Outra coisa, Ace, quem de nós é o mais velho? É meio esquisito dois irmãos mais velhos e um irmão mais novo, mas esses laços são meus preciosos tesouros...!

Luffy ainda é um bebê chorão fraco, mas...

Ele é nosso irmão mais novo.

Tome conta dele por mim."

– Você quer ser livre, certo? Mas apenas livre? — perguntou o D, com um ar sábio. — por que além de ser livre... Não tenta mudar as coisas "erradas" deste mundo que vivemos?

Essa proposta fez Sabo arregalar os olhos.

"Mudar as coisas erradas deste mundo"...

Foi aí que o Dragon me fez pensar sobre a ideia de "mudar as coisas erradas deste mundo", e acabei me tornando seu pupilo.

– Uau... Sabo-kun, essa é realmente uma história incrível! Eu nunca imaginaria que você passou por tudo isso! — exclamou Koala maravilhada, juntando as mãos de Sabo. — eu entendo toda a sua determinação, mais do que ninguém você sabe como a terra é um lugar tão... Podre.

– Sim, eu sei. — respondeu sério, lembrando-se de cada coisa que havia visto ao longo desses 10 anos. — eu... *snif* mantenho o cartaz do Luffy e do Ace aqui, para poder me lembrar deles.

– E isso? O que é? — indagou ela, pegando calmamente um caderno grosso. Sabo sorriu, causando mais curiosidade nela.

– "As Aventuras dos Piratas ASL" é um livro que eu escrevo sobre as nossas trapalhadas de quando éramos crianças. "ASL" era nosso símbolo, que quer dizer "Ace", "Sabo" e "Luffy".

– Ahh... E você já o terminou? Posso ler? — Koala estava ansiosa para ler aquele livro, parecia ser muito interessante.

– Não terminei ainda... — hesitou o loiro, corando levemente. — ...mas se você quiser ler, eu posso te emprestar. Menos aos sábados, porque nos sábados eu continuo a escrever.

– Eu quero sim! — retrucou imediatamente, muito animada. — então era disso que todos estavam falando... — murmurou para si mesma.
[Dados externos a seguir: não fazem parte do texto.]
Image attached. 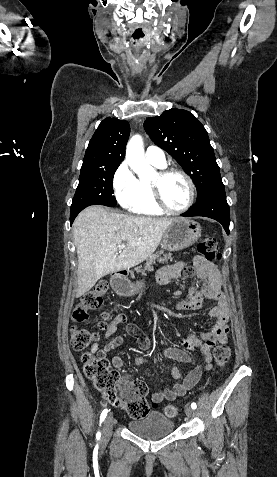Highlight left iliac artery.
<instances>
[{"label":"left iliac artery","mask_w":277,"mask_h":477,"mask_svg":"<svg viewBox=\"0 0 277 477\" xmlns=\"http://www.w3.org/2000/svg\"><path fill=\"white\" fill-rule=\"evenodd\" d=\"M191 407H192L193 409H196V407H197L196 403L193 402V403L191 404Z\"/></svg>","instance_id":"obj_1"}]
</instances>
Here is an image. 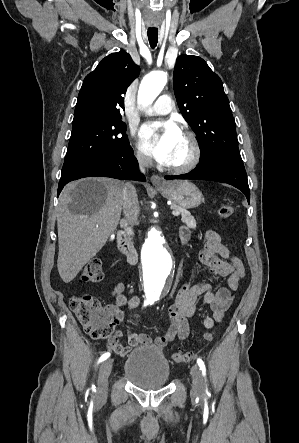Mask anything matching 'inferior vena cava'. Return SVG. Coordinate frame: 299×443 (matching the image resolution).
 Here are the masks:
<instances>
[{
	"mask_svg": "<svg viewBox=\"0 0 299 443\" xmlns=\"http://www.w3.org/2000/svg\"><path fill=\"white\" fill-rule=\"evenodd\" d=\"M140 170L145 172V169L152 165V159L143 154L137 155ZM123 212L129 224L137 223L139 216V202L135 187L131 183H126L122 188Z\"/></svg>",
	"mask_w": 299,
	"mask_h": 443,
	"instance_id": "602c4592",
	"label": "inferior vena cava"
}]
</instances>
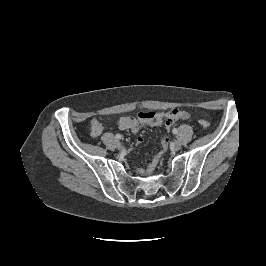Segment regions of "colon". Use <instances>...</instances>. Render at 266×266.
I'll return each instance as SVG.
<instances>
[{"label": "colon", "mask_w": 266, "mask_h": 266, "mask_svg": "<svg viewBox=\"0 0 266 266\" xmlns=\"http://www.w3.org/2000/svg\"><path fill=\"white\" fill-rule=\"evenodd\" d=\"M198 123L199 125L202 127V128H208L210 123L207 121V120H204V119H200L198 120Z\"/></svg>", "instance_id": "obj_1"}]
</instances>
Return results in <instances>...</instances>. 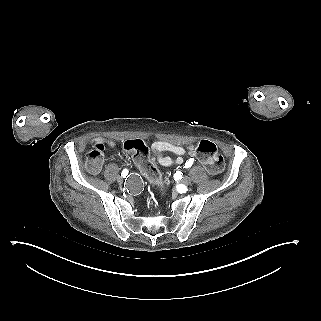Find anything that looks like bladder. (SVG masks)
Here are the masks:
<instances>
[{
    "label": "bladder",
    "instance_id": "obj_1",
    "mask_svg": "<svg viewBox=\"0 0 321 321\" xmlns=\"http://www.w3.org/2000/svg\"><path fill=\"white\" fill-rule=\"evenodd\" d=\"M156 157H157V154H156V153L151 154V155L149 156L150 161H151V162H152V161H155Z\"/></svg>",
    "mask_w": 321,
    "mask_h": 321
}]
</instances>
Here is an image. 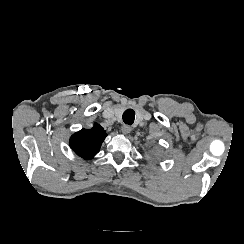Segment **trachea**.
Returning a JSON list of instances; mask_svg holds the SVG:
<instances>
[{"mask_svg": "<svg viewBox=\"0 0 244 244\" xmlns=\"http://www.w3.org/2000/svg\"><path fill=\"white\" fill-rule=\"evenodd\" d=\"M125 124L132 125L135 119V111L133 109H126L122 115Z\"/></svg>", "mask_w": 244, "mask_h": 244, "instance_id": "trachea-1", "label": "trachea"}]
</instances>
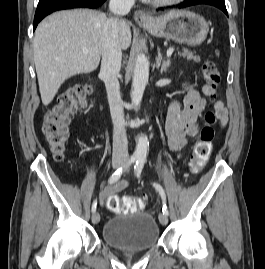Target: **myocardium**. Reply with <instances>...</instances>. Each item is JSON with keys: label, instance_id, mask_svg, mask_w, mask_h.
<instances>
[{"label": "myocardium", "instance_id": "myocardium-1", "mask_svg": "<svg viewBox=\"0 0 265 269\" xmlns=\"http://www.w3.org/2000/svg\"><path fill=\"white\" fill-rule=\"evenodd\" d=\"M181 1L183 0H150L151 3L158 6L172 5V4L179 3Z\"/></svg>", "mask_w": 265, "mask_h": 269}]
</instances>
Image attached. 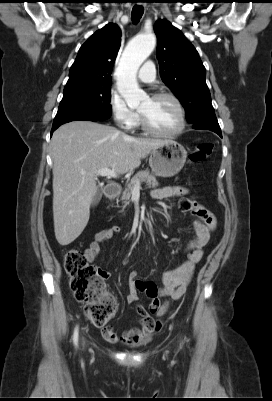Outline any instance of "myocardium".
<instances>
[{"mask_svg": "<svg viewBox=\"0 0 272 401\" xmlns=\"http://www.w3.org/2000/svg\"><path fill=\"white\" fill-rule=\"evenodd\" d=\"M150 98L152 100L163 99V98L172 100L175 103V105L179 111L180 123H179V126L173 131H170V132L160 131V130L153 128L148 123L146 116L142 112L139 111L138 113H139V121H140L141 128L146 133L154 135V136H158V137H176V136L180 135L186 128V124H187L186 111H185L184 105L181 102V100L176 95L169 93V92H157V93L152 94Z\"/></svg>", "mask_w": 272, "mask_h": 401, "instance_id": "obj_1", "label": "myocardium"}]
</instances>
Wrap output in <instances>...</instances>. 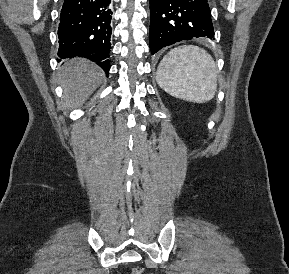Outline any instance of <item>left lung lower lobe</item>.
<instances>
[{"instance_id":"1","label":"left lung lower lobe","mask_w":289,"mask_h":274,"mask_svg":"<svg viewBox=\"0 0 289 274\" xmlns=\"http://www.w3.org/2000/svg\"><path fill=\"white\" fill-rule=\"evenodd\" d=\"M213 38L208 0H150L152 54L182 40Z\"/></svg>"}]
</instances>
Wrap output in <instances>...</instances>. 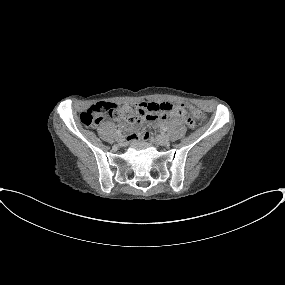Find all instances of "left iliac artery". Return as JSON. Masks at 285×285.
Returning <instances> with one entry per match:
<instances>
[{
  "instance_id": "left-iliac-artery-1",
  "label": "left iliac artery",
  "mask_w": 285,
  "mask_h": 285,
  "mask_svg": "<svg viewBox=\"0 0 285 285\" xmlns=\"http://www.w3.org/2000/svg\"><path fill=\"white\" fill-rule=\"evenodd\" d=\"M162 130H163V132H166L167 131V127H163Z\"/></svg>"
}]
</instances>
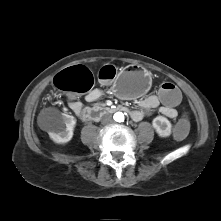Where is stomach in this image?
I'll return each instance as SVG.
<instances>
[{
	"instance_id": "obj_1",
	"label": "stomach",
	"mask_w": 221,
	"mask_h": 221,
	"mask_svg": "<svg viewBox=\"0 0 221 221\" xmlns=\"http://www.w3.org/2000/svg\"><path fill=\"white\" fill-rule=\"evenodd\" d=\"M150 84L149 72L132 65L118 74L113 83V90L120 97L132 99L143 95Z\"/></svg>"
}]
</instances>
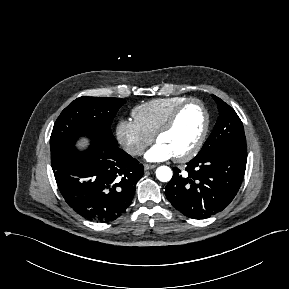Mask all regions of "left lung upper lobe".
Wrapping results in <instances>:
<instances>
[{
    "instance_id": "1",
    "label": "left lung upper lobe",
    "mask_w": 289,
    "mask_h": 289,
    "mask_svg": "<svg viewBox=\"0 0 289 289\" xmlns=\"http://www.w3.org/2000/svg\"><path fill=\"white\" fill-rule=\"evenodd\" d=\"M213 99L217 103L219 117L212 133L196 157H203L223 146H246L243 124L236 112L217 96L213 95Z\"/></svg>"
}]
</instances>
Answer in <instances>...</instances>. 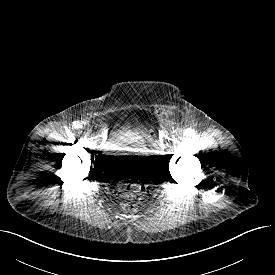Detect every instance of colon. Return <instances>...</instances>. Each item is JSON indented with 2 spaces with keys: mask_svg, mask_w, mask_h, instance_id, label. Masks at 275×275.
<instances>
[{
  "mask_svg": "<svg viewBox=\"0 0 275 275\" xmlns=\"http://www.w3.org/2000/svg\"><path fill=\"white\" fill-rule=\"evenodd\" d=\"M121 195L125 200L122 203L123 210L131 212L135 210V202L146 195V188L137 180H129L122 185Z\"/></svg>",
  "mask_w": 275,
  "mask_h": 275,
  "instance_id": "1",
  "label": "colon"
}]
</instances>
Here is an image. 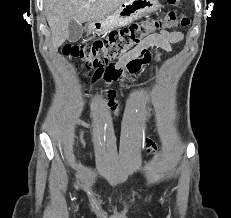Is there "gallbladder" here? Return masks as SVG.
<instances>
[{
  "label": "gallbladder",
  "mask_w": 231,
  "mask_h": 218,
  "mask_svg": "<svg viewBox=\"0 0 231 218\" xmlns=\"http://www.w3.org/2000/svg\"><path fill=\"white\" fill-rule=\"evenodd\" d=\"M68 31H69L68 41L69 42H76L82 36L83 27L80 23H78L72 19L69 23Z\"/></svg>",
  "instance_id": "gallbladder-1"
}]
</instances>
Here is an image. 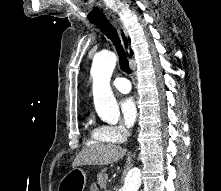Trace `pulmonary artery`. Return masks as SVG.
<instances>
[{
  "mask_svg": "<svg viewBox=\"0 0 221 191\" xmlns=\"http://www.w3.org/2000/svg\"><path fill=\"white\" fill-rule=\"evenodd\" d=\"M113 87L121 93H128L131 90V84L129 80L124 77L116 78L113 81Z\"/></svg>",
  "mask_w": 221,
  "mask_h": 191,
  "instance_id": "1",
  "label": "pulmonary artery"
}]
</instances>
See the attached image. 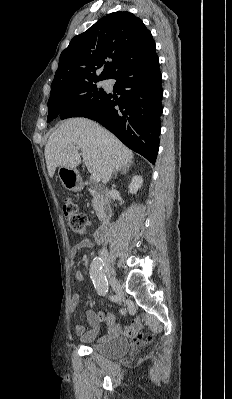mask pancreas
Wrapping results in <instances>:
<instances>
[{"label": "pancreas", "mask_w": 232, "mask_h": 399, "mask_svg": "<svg viewBox=\"0 0 232 399\" xmlns=\"http://www.w3.org/2000/svg\"><path fill=\"white\" fill-rule=\"evenodd\" d=\"M92 198V205L102 221H107L109 215H111V209L109 207V201L106 194H97L94 190H89Z\"/></svg>", "instance_id": "1"}]
</instances>
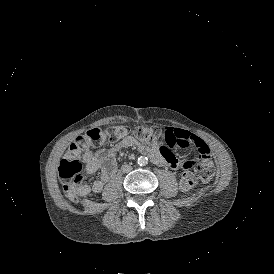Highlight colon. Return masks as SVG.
<instances>
[{
	"instance_id": "1",
	"label": "colon",
	"mask_w": 274,
	"mask_h": 274,
	"mask_svg": "<svg viewBox=\"0 0 274 274\" xmlns=\"http://www.w3.org/2000/svg\"><path fill=\"white\" fill-rule=\"evenodd\" d=\"M103 133L107 141L112 143L120 141L127 133V128L125 126L108 128ZM133 134L137 139L147 143L165 142L166 140L165 128L161 127H135ZM99 147V134H82L68 146L65 156L61 159L58 172L62 180L63 191L71 201H77L85 181L82 163L79 159L80 149H99ZM198 181L194 174H183L181 180L182 186L189 191L195 189Z\"/></svg>"
}]
</instances>
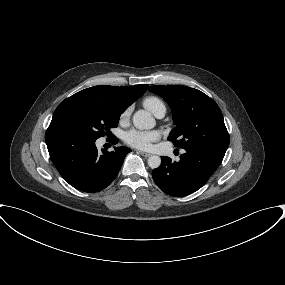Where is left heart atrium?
Returning <instances> with one entry per match:
<instances>
[{
  "label": "left heart atrium",
  "mask_w": 285,
  "mask_h": 285,
  "mask_svg": "<svg viewBox=\"0 0 285 285\" xmlns=\"http://www.w3.org/2000/svg\"><path fill=\"white\" fill-rule=\"evenodd\" d=\"M160 134L157 131H144L138 129H131L124 135V141L137 149L149 150L152 144L158 141Z\"/></svg>",
  "instance_id": "39dd6f15"
}]
</instances>
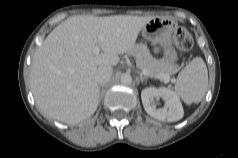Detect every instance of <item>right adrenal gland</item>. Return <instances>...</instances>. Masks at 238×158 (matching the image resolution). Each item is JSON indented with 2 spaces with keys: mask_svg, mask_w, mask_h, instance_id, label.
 <instances>
[{
  "mask_svg": "<svg viewBox=\"0 0 238 158\" xmlns=\"http://www.w3.org/2000/svg\"><path fill=\"white\" fill-rule=\"evenodd\" d=\"M103 88H104V85H100V87H99V90H100L99 100L101 99V95H102V90H103Z\"/></svg>",
  "mask_w": 238,
  "mask_h": 158,
  "instance_id": "right-adrenal-gland-1",
  "label": "right adrenal gland"
}]
</instances>
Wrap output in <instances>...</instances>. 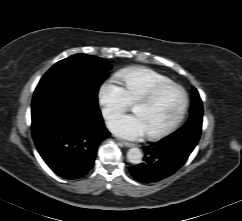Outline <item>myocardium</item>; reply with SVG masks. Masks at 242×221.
<instances>
[{
	"mask_svg": "<svg viewBox=\"0 0 242 221\" xmlns=\"http://www.w3.org/2000/svg\"><path fill=\"white\" fill-rule=\"evenodd\" d=\"M170 87L177 88L182 94L183 102H182L181 110H180L178 116L176 117V119L168 127H166L165 129H163L161 131H158V132L148 133L147 137L150 140H158V139L164 138V137L168 136L169 134H171L172 132H174L178 128V126L183 121V119L187 113V110H188V106H189L188 93L182 85H180L176 82L169 81V82H165V83L156 85L151 90H149L146 94H144L143 96H141L139 99H137L134 102L133 108L136 105L149 104V103L153 102L156 99V97L163 90L170 88Z\"/></svg>",
	"mask_w": 242,
	"mask_h": 221,
	"instance_id": "myocardium-1",
	"label": "myocardium"
}]
</instances>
Ela olhou bem para Sabo, ele ainda parecia cansado e ofegante, e suas pálpebras parecia pesadas. Havia se esquecido do fato dele estar doente.

– Ok, agora deixe e durma um pouco. — Koala disse gentilmente, cobrindo-o com o edredom e o fazendo se deitar.

– Eu não estou com sono... — bocejou ele, parecendo estar lutando contra o sono. Ele rolou na cama, pousando sua cabeça no colo de Koala. Segundos depois, ele já estava dormindo em sono pesado, ali mesmo.

Vê-lo ali, indefeso e sereno fez o estômago de Koala revirar, e suas bochechas corarem por algum motivo.

Fez carinho nos cabelos loiros dele sem perceber, enquanto observava aquela enorme cicatriz no olho esquerdo.

Sentia que o entendia... Mais do que todos.

Oh, por que será que só esse idiota lhe causava sensações tão diferentes?